__Activity__
Could you copy the whole listing below exactly as written?
====== Source material
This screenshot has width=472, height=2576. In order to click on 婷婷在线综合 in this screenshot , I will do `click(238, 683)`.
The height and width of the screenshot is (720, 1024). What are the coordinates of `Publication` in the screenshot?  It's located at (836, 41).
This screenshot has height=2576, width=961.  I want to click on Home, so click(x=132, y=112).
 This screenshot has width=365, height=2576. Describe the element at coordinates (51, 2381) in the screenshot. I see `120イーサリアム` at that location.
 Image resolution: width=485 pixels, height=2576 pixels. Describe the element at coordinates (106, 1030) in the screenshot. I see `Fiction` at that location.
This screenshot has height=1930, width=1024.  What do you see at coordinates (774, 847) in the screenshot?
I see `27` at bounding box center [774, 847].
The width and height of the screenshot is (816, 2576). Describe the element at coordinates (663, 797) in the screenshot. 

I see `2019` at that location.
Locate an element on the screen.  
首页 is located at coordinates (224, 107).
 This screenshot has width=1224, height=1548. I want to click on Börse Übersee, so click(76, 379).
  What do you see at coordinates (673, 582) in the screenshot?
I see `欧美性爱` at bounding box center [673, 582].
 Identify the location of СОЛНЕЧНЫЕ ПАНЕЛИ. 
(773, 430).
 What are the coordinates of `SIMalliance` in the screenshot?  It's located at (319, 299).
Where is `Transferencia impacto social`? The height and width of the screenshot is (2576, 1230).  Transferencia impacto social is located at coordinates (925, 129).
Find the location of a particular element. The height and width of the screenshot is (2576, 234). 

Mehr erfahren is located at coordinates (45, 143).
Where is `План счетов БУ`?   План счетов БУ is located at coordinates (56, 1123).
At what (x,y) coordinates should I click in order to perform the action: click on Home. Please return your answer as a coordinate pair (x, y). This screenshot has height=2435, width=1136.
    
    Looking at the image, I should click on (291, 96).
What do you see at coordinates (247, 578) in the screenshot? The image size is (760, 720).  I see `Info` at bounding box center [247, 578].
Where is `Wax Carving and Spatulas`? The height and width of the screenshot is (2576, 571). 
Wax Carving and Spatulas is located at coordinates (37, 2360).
============
__Answer box__
This screenshot has width=472, height=2576. In order to click on 婷婷在线综合 in this screenshot , I will do `click(238, 683)`.
The height and width of the screenshot is (720, 1024). What are the coordinates of `Publication` in the screenshot?  It's located at (836, 41).
This screenshot has height=2576, width=961.  I want to click on Home, so click(x=132, y=112).
 This screenshot has width=365, height=2576. Describe the element at coordinates (51, 2381) in the screenshot. I see `120イーサリアム` at that location.
 Image resolution: width=485 pixels, height=2576 pixels. Describe the element at coordinates (106, 1030) in the screenshot. I see `Fiction` at that location.
This screenshot has height=1930, width=1024.  What do you see at coordinates (774, 847) in the screenshot?
I see `27` at bounding box center [774, 847].
The width and height of the screenshot is (816, 2576). Describe the element at coordinates (663, 797) in the screenshot. 

I see `2019` at that location.
Locate an element on the screen.  
首页 is located at coordinates (224, 107).
 This screenshot has width=1224, height=1548. I want to click on Börse Übersee, so click(76, 379).
  What do you see at coordinates (673, 582) in the screenshot?
I see `欧美性爱` at bounding box center [673, 582].
 Identify the location of СОЛНЕЧНЫЕ ПАНЕЛИ. 
(773, 430).
 What are the coordinates of `SIMalliance` in the screenshot?  It's located at (319, 299).
Where is `Transferencia impacto social`? The height and width of the screenshot is (2576, 1230).  Transferencia impacto social is located at coordinates (925, 129).
Find the location of a particular element. The height and width of the screenshot is (2576, 234). 

Mehr erfahren is located at coordinates (45, 143).
Where is `План счетов БУ`?   План счетов БУ is located at coordinates (56, 1123).
At what (x,y) coordinates should I click in order to perform the action: click on Home. Please return your answer as a coordinate pair (x, y). This screenshot has height=2435, width=1136.
    
    Looking at the image, I should click on (291, 96).
What do you see at coordinates (247, 578) in the screenshot? The image size is (760, 720).  I see `Info` at bounding box center [247, 578].
Where is `Wax Carving and Spatulas`? The height and width of the screenshot is (2576, 571). 
Wax Carving and Spatulas is located at coordinates (37, 2360).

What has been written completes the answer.